▼
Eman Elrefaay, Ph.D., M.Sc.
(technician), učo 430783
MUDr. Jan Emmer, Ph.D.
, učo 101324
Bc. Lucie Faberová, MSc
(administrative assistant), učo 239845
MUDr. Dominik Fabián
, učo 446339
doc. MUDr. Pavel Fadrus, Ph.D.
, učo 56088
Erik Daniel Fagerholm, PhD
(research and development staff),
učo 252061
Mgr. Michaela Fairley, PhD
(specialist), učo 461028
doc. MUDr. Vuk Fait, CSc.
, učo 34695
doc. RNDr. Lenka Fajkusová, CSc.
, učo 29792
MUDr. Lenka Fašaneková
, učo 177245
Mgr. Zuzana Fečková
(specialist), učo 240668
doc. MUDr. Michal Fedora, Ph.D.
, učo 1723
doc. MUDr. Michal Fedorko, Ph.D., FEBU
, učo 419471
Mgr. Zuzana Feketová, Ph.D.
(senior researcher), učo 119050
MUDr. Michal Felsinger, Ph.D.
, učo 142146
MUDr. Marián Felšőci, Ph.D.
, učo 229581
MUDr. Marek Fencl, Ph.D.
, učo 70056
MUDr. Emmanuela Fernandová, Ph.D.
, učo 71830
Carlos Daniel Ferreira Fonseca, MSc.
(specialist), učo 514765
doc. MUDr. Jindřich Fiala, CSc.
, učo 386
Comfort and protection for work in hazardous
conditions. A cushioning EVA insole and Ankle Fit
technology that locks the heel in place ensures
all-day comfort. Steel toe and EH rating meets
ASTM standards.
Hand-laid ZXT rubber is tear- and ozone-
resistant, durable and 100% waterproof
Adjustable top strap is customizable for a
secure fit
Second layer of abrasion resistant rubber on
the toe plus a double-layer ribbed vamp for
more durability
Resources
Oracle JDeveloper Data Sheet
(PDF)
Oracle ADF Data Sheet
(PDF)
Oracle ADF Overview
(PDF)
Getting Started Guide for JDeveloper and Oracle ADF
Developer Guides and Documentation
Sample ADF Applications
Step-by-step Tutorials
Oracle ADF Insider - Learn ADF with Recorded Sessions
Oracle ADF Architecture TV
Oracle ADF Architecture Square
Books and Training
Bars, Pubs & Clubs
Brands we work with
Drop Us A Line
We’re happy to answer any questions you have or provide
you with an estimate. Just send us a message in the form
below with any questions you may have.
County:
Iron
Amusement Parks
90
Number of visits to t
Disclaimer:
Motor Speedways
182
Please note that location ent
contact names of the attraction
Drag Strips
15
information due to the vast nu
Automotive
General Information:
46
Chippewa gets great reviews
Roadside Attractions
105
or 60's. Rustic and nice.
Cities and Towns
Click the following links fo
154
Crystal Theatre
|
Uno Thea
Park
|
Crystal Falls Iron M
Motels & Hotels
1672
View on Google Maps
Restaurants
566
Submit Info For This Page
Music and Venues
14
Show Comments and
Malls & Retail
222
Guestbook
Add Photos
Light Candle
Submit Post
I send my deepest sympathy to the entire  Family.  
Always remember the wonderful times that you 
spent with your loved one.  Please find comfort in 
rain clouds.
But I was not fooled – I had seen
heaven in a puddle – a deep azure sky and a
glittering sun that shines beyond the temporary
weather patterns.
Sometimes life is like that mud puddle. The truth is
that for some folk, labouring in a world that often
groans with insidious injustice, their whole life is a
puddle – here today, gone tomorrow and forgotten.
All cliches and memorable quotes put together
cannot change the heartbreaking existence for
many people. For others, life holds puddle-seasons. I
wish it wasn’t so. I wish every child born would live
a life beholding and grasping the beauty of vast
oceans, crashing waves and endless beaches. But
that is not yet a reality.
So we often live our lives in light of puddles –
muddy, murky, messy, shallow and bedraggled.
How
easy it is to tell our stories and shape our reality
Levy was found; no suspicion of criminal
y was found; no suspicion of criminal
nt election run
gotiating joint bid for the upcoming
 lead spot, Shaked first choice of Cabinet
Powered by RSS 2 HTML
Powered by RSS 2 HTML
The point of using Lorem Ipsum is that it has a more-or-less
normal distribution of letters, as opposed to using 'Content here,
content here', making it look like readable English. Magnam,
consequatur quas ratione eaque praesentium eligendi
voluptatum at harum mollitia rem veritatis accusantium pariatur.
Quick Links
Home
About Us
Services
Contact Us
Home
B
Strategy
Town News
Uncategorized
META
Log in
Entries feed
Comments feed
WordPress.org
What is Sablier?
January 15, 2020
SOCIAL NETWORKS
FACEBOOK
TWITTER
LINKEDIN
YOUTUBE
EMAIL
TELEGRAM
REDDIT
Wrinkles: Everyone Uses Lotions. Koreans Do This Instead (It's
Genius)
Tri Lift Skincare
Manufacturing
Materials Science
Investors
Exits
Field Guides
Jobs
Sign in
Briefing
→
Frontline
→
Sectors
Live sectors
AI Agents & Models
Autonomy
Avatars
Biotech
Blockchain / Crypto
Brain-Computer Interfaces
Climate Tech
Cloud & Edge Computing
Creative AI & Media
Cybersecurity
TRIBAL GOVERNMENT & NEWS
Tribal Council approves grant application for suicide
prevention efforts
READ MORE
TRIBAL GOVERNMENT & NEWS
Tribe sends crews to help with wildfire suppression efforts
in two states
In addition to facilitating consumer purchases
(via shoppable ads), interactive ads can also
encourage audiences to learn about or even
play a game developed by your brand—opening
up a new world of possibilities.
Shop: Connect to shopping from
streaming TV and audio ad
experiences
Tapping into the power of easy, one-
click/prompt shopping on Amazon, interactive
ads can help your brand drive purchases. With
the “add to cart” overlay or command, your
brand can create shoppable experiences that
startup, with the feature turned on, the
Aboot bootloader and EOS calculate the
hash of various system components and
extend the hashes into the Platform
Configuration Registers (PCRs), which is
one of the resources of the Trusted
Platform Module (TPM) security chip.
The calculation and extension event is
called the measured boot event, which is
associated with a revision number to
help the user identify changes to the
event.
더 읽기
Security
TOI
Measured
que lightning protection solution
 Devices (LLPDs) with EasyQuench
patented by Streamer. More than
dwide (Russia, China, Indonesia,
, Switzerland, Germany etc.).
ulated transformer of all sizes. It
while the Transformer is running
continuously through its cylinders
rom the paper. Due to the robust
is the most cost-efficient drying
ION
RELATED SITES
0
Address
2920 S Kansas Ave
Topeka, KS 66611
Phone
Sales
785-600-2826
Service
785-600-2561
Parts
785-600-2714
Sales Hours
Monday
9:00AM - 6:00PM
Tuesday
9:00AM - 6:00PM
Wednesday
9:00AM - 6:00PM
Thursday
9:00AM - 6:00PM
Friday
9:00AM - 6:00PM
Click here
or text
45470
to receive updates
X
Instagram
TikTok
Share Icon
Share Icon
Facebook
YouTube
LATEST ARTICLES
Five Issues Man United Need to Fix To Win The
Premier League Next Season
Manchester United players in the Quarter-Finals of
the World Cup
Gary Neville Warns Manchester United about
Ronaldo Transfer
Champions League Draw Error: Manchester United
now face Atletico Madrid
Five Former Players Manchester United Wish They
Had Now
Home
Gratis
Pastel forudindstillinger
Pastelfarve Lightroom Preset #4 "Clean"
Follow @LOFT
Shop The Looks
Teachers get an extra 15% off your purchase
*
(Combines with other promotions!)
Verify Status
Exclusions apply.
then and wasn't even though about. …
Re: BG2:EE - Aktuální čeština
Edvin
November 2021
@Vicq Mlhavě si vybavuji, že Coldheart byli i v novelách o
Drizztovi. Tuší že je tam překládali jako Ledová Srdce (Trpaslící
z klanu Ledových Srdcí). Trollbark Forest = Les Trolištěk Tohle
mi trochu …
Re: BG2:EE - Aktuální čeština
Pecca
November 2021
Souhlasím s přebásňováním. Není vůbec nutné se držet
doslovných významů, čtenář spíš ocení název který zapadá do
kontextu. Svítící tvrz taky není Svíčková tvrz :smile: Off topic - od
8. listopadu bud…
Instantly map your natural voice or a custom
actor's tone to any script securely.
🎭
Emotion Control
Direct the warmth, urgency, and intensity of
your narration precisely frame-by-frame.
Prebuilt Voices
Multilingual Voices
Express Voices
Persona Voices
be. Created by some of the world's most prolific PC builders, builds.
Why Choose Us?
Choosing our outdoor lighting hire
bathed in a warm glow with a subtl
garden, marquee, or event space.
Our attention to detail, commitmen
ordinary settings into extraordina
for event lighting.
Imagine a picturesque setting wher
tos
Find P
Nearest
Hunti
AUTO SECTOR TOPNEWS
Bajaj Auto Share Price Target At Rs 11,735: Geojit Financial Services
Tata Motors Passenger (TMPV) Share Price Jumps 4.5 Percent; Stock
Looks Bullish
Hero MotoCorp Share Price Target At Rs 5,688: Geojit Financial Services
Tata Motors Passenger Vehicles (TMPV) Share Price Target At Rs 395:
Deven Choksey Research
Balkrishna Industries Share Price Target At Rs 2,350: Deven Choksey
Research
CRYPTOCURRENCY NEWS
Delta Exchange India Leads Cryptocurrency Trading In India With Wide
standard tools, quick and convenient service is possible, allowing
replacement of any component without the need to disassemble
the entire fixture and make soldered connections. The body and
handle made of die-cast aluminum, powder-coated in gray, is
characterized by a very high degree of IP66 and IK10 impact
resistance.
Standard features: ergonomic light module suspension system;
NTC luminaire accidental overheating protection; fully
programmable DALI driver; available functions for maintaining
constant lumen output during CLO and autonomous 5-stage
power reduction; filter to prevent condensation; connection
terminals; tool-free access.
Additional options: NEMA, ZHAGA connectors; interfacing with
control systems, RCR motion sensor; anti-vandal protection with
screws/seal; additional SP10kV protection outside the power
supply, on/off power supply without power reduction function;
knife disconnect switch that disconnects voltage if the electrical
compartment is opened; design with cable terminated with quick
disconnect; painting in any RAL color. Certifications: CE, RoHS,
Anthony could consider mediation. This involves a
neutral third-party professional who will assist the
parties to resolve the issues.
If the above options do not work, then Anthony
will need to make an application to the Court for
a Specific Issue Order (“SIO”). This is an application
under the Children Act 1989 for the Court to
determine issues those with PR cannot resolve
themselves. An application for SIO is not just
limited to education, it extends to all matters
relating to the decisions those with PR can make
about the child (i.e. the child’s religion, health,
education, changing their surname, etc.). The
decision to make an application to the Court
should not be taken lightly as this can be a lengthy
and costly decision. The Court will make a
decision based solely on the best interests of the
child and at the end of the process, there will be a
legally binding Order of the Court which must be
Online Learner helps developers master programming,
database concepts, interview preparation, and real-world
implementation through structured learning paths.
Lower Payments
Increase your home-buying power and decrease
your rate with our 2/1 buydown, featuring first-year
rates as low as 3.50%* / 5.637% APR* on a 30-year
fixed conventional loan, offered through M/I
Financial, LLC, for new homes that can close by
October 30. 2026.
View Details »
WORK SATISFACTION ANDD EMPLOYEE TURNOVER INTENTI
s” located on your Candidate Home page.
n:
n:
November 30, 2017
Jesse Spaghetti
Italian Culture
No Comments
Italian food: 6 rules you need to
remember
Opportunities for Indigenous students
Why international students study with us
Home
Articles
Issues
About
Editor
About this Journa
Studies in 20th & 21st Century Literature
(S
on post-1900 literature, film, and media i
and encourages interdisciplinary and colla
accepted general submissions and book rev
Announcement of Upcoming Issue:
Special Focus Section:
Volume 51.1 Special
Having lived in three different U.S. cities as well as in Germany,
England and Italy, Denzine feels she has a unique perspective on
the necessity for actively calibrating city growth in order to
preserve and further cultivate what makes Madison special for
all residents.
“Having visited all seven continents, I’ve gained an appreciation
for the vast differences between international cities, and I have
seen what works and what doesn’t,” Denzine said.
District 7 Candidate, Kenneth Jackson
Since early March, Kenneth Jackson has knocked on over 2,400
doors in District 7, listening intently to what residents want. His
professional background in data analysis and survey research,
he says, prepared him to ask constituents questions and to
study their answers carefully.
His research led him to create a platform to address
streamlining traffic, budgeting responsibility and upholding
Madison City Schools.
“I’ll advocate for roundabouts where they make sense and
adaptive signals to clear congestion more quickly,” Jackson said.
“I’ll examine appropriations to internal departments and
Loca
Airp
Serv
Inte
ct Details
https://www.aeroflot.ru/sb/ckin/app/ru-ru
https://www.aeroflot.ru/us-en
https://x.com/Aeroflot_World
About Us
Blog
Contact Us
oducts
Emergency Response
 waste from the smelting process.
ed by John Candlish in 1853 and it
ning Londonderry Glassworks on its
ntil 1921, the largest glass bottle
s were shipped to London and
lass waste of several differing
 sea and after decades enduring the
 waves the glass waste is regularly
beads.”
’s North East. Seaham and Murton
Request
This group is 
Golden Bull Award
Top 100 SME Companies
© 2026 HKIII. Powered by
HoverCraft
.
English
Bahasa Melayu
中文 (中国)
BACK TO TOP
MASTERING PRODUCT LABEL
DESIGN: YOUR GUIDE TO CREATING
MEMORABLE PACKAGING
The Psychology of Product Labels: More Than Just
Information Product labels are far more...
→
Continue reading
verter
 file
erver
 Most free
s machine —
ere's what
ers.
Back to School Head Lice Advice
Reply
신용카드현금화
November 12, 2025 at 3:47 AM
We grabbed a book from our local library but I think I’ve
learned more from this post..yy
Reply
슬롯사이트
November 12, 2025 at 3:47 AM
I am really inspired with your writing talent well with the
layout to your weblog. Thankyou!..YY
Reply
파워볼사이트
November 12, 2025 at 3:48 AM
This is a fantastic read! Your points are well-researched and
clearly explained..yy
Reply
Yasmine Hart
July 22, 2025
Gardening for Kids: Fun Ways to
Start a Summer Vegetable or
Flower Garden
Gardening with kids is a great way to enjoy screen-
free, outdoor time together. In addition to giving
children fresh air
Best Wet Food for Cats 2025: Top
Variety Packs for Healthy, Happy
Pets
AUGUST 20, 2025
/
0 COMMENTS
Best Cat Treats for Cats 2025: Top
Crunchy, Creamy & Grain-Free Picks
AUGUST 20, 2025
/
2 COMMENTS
▲
## What the exercise asks
Lines from the entries that contain the string "Lenka" are what must be copied.

## Reply to the exercise
doc. RNDr. Lenka Fajkusová, CSc.
MUDr. Lenka Fašaneková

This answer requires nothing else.